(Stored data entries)
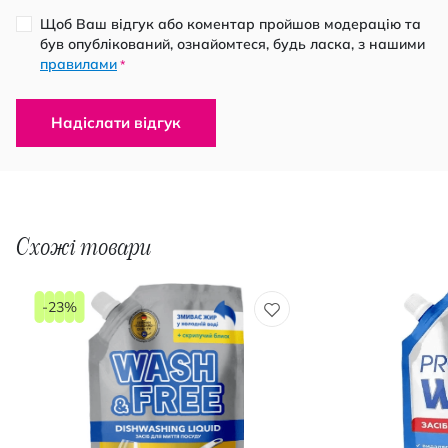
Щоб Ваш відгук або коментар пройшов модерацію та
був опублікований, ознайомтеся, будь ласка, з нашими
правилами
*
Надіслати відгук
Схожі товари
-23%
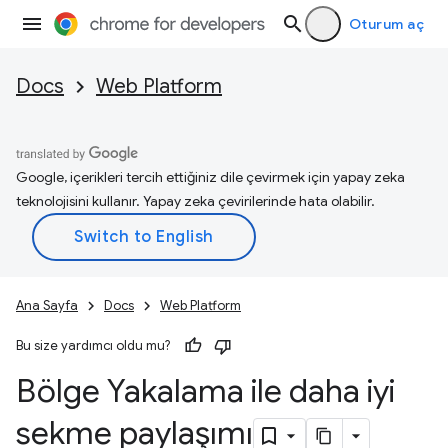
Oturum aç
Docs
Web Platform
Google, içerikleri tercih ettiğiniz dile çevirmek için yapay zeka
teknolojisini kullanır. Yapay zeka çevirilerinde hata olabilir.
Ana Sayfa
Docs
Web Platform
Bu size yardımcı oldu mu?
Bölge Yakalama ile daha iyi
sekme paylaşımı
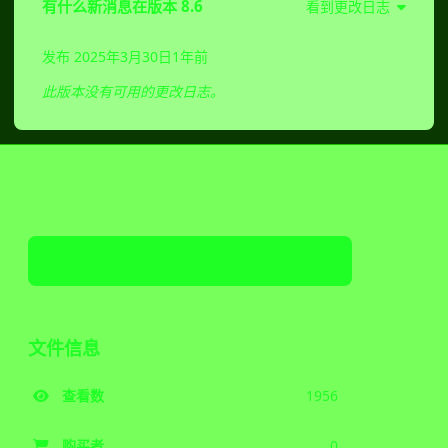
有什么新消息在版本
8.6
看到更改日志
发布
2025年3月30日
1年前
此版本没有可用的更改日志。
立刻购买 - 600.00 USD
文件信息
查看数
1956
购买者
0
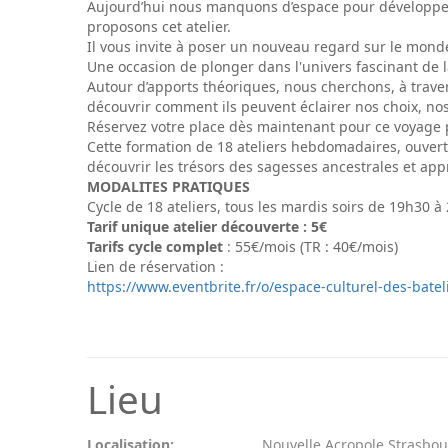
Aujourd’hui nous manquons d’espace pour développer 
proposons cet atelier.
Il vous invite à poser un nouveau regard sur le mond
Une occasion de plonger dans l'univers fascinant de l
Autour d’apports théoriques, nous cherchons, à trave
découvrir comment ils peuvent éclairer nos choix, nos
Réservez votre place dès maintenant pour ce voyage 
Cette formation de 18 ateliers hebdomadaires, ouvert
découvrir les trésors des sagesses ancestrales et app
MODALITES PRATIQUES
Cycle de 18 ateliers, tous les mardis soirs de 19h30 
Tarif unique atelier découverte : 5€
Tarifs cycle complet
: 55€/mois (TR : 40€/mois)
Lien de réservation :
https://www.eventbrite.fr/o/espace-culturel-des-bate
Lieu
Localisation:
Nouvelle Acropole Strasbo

...

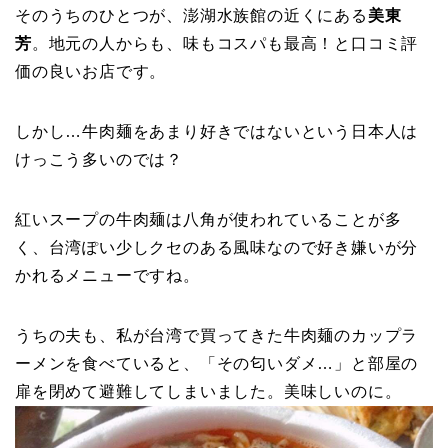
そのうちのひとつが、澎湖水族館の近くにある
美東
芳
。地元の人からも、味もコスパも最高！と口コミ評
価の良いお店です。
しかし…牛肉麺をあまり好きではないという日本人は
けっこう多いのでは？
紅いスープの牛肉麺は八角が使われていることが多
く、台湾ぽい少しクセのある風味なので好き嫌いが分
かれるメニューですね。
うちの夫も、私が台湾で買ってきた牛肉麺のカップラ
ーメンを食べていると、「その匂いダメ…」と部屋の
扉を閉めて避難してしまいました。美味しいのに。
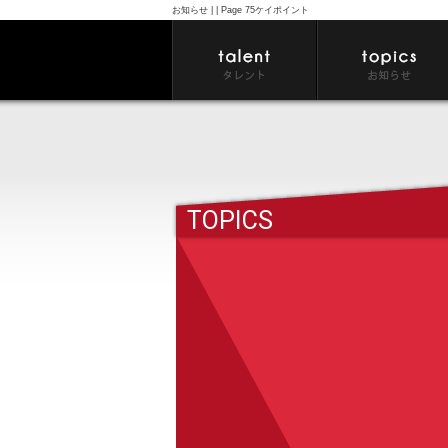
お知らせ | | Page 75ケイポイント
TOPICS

▶ _TASK BRIEF_:
The answer must be a single number: the count of lines in the data that include the word "nous".

▶ _ANSWER SECTION_:
2